_WHAT TO DO_:
Check each line of the records below and collect those holding "teşekkür".

_RECORDS SUPPLIED_:

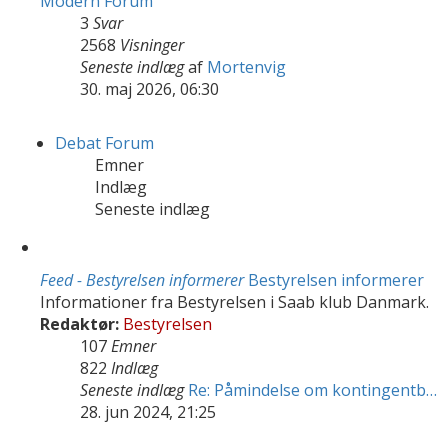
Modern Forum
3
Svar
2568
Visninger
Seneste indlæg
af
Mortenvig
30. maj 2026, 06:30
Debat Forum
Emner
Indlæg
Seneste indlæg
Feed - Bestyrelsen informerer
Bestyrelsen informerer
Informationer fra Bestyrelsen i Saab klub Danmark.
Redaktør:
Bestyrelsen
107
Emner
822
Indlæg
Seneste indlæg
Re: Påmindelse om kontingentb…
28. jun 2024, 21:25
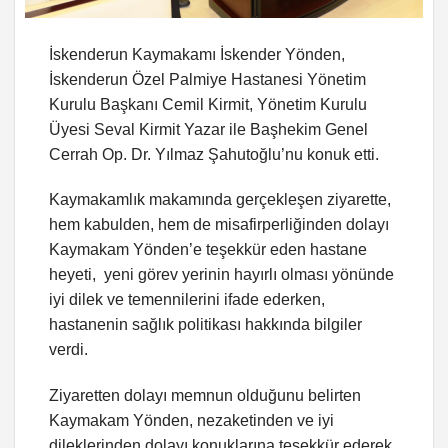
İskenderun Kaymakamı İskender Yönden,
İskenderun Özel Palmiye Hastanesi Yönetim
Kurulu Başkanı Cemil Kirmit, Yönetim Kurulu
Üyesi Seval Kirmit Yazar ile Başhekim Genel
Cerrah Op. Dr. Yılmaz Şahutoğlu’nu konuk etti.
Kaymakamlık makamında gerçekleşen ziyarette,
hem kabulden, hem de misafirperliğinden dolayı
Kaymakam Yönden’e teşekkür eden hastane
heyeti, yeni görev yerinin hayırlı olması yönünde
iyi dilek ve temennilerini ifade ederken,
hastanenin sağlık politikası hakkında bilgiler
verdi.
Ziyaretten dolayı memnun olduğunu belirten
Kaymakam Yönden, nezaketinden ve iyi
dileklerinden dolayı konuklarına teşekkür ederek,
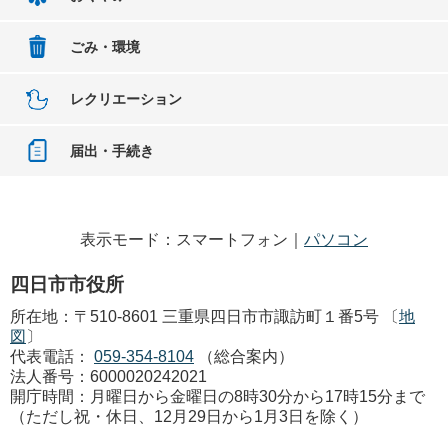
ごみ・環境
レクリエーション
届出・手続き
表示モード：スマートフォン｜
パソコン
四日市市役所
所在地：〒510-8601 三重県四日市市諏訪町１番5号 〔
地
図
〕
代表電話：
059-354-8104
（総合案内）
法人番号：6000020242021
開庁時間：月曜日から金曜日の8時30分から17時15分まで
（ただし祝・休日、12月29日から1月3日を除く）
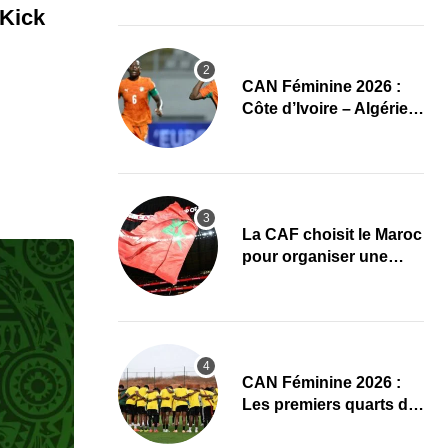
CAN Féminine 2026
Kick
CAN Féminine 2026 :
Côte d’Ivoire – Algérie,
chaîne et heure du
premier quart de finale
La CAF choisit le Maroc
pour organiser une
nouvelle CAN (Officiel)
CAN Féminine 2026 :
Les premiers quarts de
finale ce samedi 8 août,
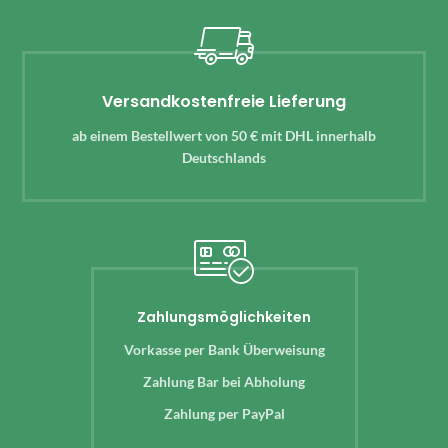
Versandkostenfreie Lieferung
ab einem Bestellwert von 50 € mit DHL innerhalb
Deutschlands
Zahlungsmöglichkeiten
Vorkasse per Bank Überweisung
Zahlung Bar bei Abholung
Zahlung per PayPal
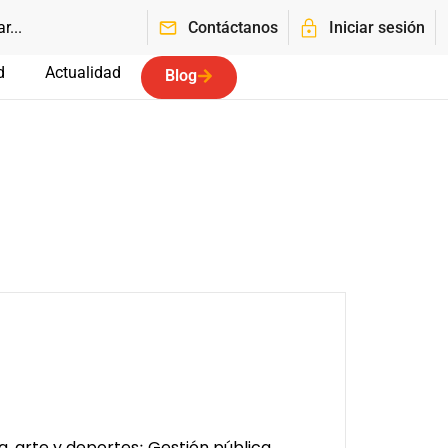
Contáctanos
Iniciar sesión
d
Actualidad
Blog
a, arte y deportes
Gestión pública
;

_FINISHED TASK_:
Kaymakam Yönden’e teşekkür eden hastane
dileklerinden dolayı konuklarına teşekkür ederek,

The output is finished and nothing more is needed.